Unsane
Director Steven Soderbergh who
is famous for his cutting edge eclectic story telling with films from “Sex,
Lies and Video Tape”, “Oceans 11” to “The Girlfriend Experience” (both a film and
TV show now) now takes his vision towards a psychological path and turn with his latest project in the film called “Unsane”. A story shot entirely on an I-phone,
Soderbergh develops a story largely around just one fearless character named Sawyer Valentini
played by actress Claire Foy who is currently on the acclaimed show “The Crown”
playing Queen Elizabeth II.
At the onset we see Sawyer who
has just relocated from Boston to Pennsylvania to escape from the man who's
been stalking her for the last two years. While consulting with a therapist
about her concerns, Valentini unwittingly signs in for a voluntary 24-hour
commitment to the Highland Creek Behavioral Center. Her stay at the facility
soon gets extended when doctors and nurses begin to question her sanity. Sawyer
now believes that one of the staffers is her stalker and she'll do whatever it
takes to stay alive and fight her way out.
REVIEW: “Unsane”
early on had some very compelling moments that were both thrilling and creepy while evoking a genuine sense of the "who done it" experience with some smart execution.The viewing audience from the very beginning is thrust into actually questioning whether Sawyer is insane or not? Or is she just imagining she is insane? Or are the people working at the hospital insane? Or is this story just a dream about being trapped in a hospital of insane people? And with
a running time of 1:47 minutes it is around the 1 hour mark that we have a definitive
answer to those many questions. But what transpires next, specifically in the
remaining 47 minutes is an exercise of clever manipulative directing on Soderbergh’s part
by conjuring up some universal fears such as issues involving claustrophobia, paranoia, being
out of control, being distress, being assaulted in your sleep and having
other people control your fate without you ever having any say. Does
it work? Well mostly yes and sometimes no?
On the “yes” part I liked “Unsane”
mostly because it pushed the envelope in a dramtically smart and imaginative way of an old story
that we have seen many times before in film and real life about women simply not being believed. This film's story is an especially relevant through the real life prism of the current "Me Too Movement" in those well documented instances where
women when compelled to speaking out to relay their feelings and concerns about some male threat
in their lives, having others in authority universally
dismiss those concerns as the woman being “overly emotional”. And even when the woman has demonstrative proof to verify otherwise, they are still dismssed as "not being a big deal" in the larger scheme of things.. And while in “Unsane” Sawyer experienced
these very same problems, what was refreshing about her story‘s track was she
never let herself become a victim to the events happening around her by just sitting
idly by waiting for that masculine figure to rescue her in the nick of time.
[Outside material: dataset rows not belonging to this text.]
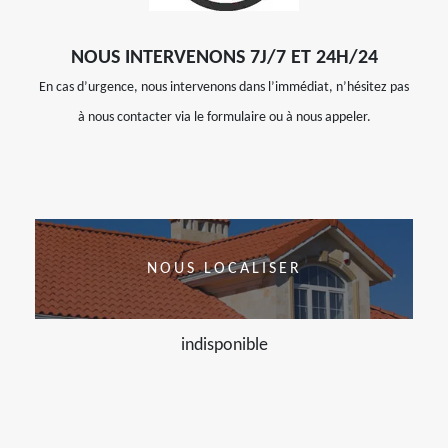
NOUS INTERVENONS 7J/7 ET 24H/24
En cas d’urgence, nous intervenons dans l’immédiat, n’hésitez pas
à nous contacter via le formulaire ou à nous appeler.
NOUS LOCALISER
indisponible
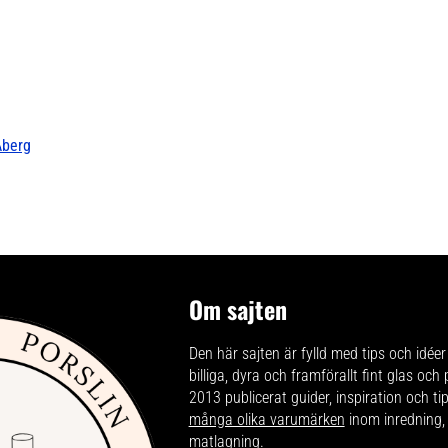
Åberg
Om sajten
Den här sajten är fylld med tips och idéer 
billiga, dyra och framförallt fint glas och
2013 publicerat guider, inspiration och t
många olika varumärken
inom inredning,
matlagning.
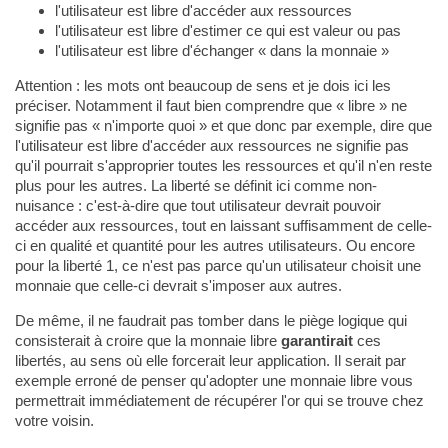
l'utilisateur est libre d'accéder aux ressources
l'utilisateur est libre d'estimer ce qui est valeur ou pas
l'utilisateur est libre d'échanger « dans la monnaie »
Attention : les mots ont beaucoup de sens et je dois ici les
préciser. Notamment il faut bien comprendre que « libre » ne
signifie pas « n'importe quoi » et que donc par exemple, dire que
l'utilisateur est libre d'accéder aux ressources ne signifie pas
qu'il pourrait s'approprier toutes les ressources et qu'il n'en reste
plus pour les autres. La liberté se définit ici comme non-
nuisance : c'est-à-dire que tout utilisateur devrait pouvoir
accéder aux ressources, tout en laissant suffisamment de celle-
ci en qualité et quantité pour les autres utilisateurs. Ou encore
pour la liberté 1, ce n'est pas parce qu'un utilisateur choisit une
monnaie que celle-ci devrait s'imposer aux autres.
De même, il ne faudrait pas tomber dans le piège logique qui
consisterait à croire que la monnaie libre
garantirait
ces
libertés, au sens où elle forcerait leur application. Il serait par
exemple erroné de penser qu'adopter une monnaie libre vous
permettrait immédiatement de récupérer l'or qui se trouve chez
votre voisin.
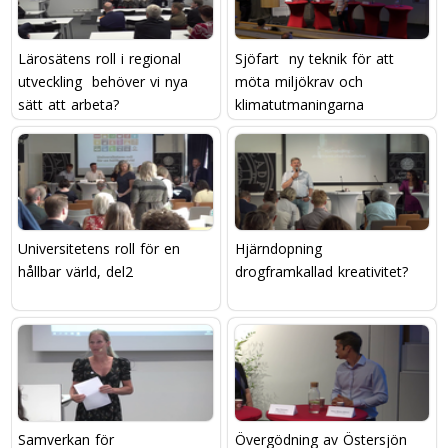
Lärosätens roll i regional
Sjöfart  ny teknik för att
utveckling  behöver vi nya
möta miljökrav och
sätt att arbeta?
klimatutmaningarna
Universitetens roll för en
Hjärndopning 
hållbar värld, del2
drogframkallad kreativitet?
Samverkan för
Övergödning av Östersjön 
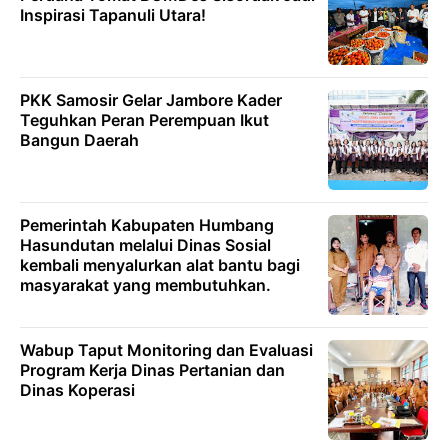
Inspirasi Tapanuli Utara!
PKK Samosir Gelar Jambore Kader
Teguhkan Peran Perempuan Ikut
Bangun Daerah
Pemerintah Kabupaten Humbang
Hasundutan melalui Dinas Sosial
kembali menyalurkan alat bantu bagi
masyarakat yang membutuhkan.
Wabup Taput Monitoring dan Evaluasi
Program Kerja Dinas Pertanian dan
Dinas Koperasi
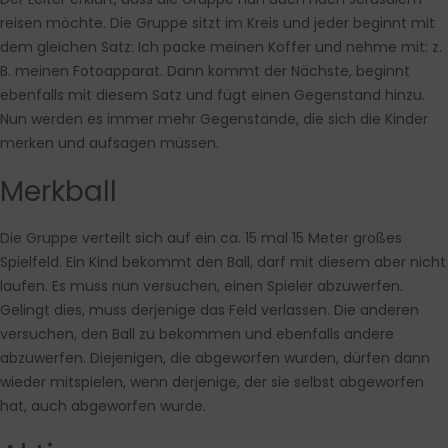
reisen möchte. Die Gruppe sitzt im Kreis und jeder beginnt mit
dem gleichen Satz: Ich packe meinen Koffer und nehme mit: z.
B. meinen Fotoapparat. Dann kommt der Nächste, beginnt
ebenfalls mit diesem Satz und fügt einen Gegenstand hinzu.
Nun werden es immer mehr Gegenstände, die sich die Kinder
merken und aufsagen müssen.
Merkball
Die Gruppe verteilt sich auf ein ca. 15 mal 15 Meter großes
Spielfeld. Ein Kind bekommt den Ball, darf mit diesem aber nicht
laufen. Es muss nun versuchen, einen Spieler abzuwerfen.
Gelingt dies, muss derjenige das Feld verlassen. Die anderen
versuchen, den Ball zu bekommen und ebenfalls andere
abzuwerfen. Diejenigen, die abgeworfen wurden, dürfen dann
wieder mitspielen, wenn derjenige, der sie selbst abgeworfen
hat, auch abgeworfen wurde.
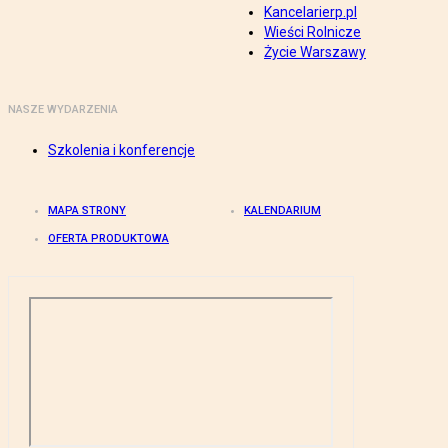
Kancelarierp.pl
Wieści Rolnicze
Życie Warszawy
NASZE WYDARZENIA
Szkolenia i konferencje
MAPA STRONY
KALENDARIUM
OFERTA PRODUKTOWA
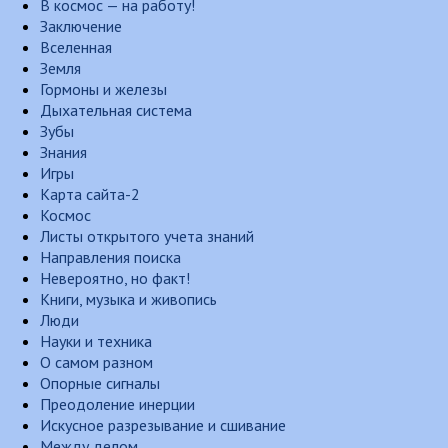
В космос — на работу!
Заключение
Вселенная
Земля
Гормоны и железы
Дыхательная система
Зубы
Знания
Игры
Карта сайта-2
Космос
Листы открытого учета знаний
Направления поиска
Невероятно, но факт!
Книги, музыка и живопись
Люди
Науки и техника
О самом разном
Опорные сигналы
Преодоление инерции
Искусное разрезывание и сшивание
Между делом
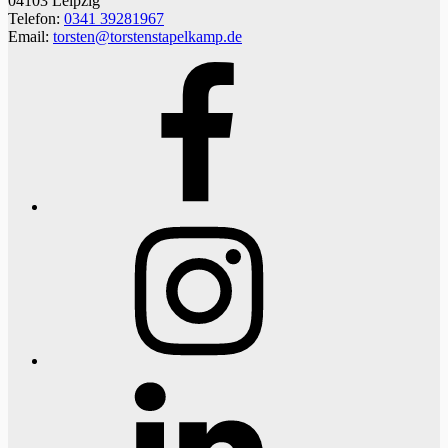
04103 Leipzig
Telefon:
0341 39281967
Email:
torsten@torstenstapelkamp.de
Facebook
Instagram
LinkedIn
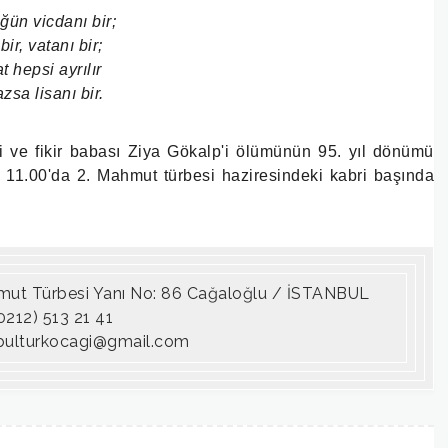
ğün vicdanı bir;
bir, vatanı bir;
t hepsi ayrılır
zsa lisanı bir.
ri ve fikir babası Ziya Gökalp'i ölümünün 95. yıl dönümü
1.00'da 2. Mahmut türbesi haziresindeki kabri başında
hmut Türbesi Yanı No: 86 Cağaloğlu / İSTANBUL
212) 513 21 41
bulturkocagi@gmail.com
Sawyer in "Unsane" was ferocious and let everyone know she was ferocious to the very end.
On the “no” part, “Unsane’ did
spiral downward briefly here and there with some predictable cliche scenes that were meant
to be clever twists and turns in the plot. They were not that clever, especially if you can
see them coming with a screenplay that gave up the game of the situation of why she was being
forcible kept in “commitment”. On a couple occasions the writing just gave away too much up far too early.
"Unsane" is deliciously weird, deliciously creepy and deliciously gritty with directorial
craftsmanship that still had me glued to a bulk of the film's story with intrigue throughout. And in spite of some minor flaws that took some of the guessing away from what Sawyers’ eventual fate would be I still found “Unsane” to be insanely good.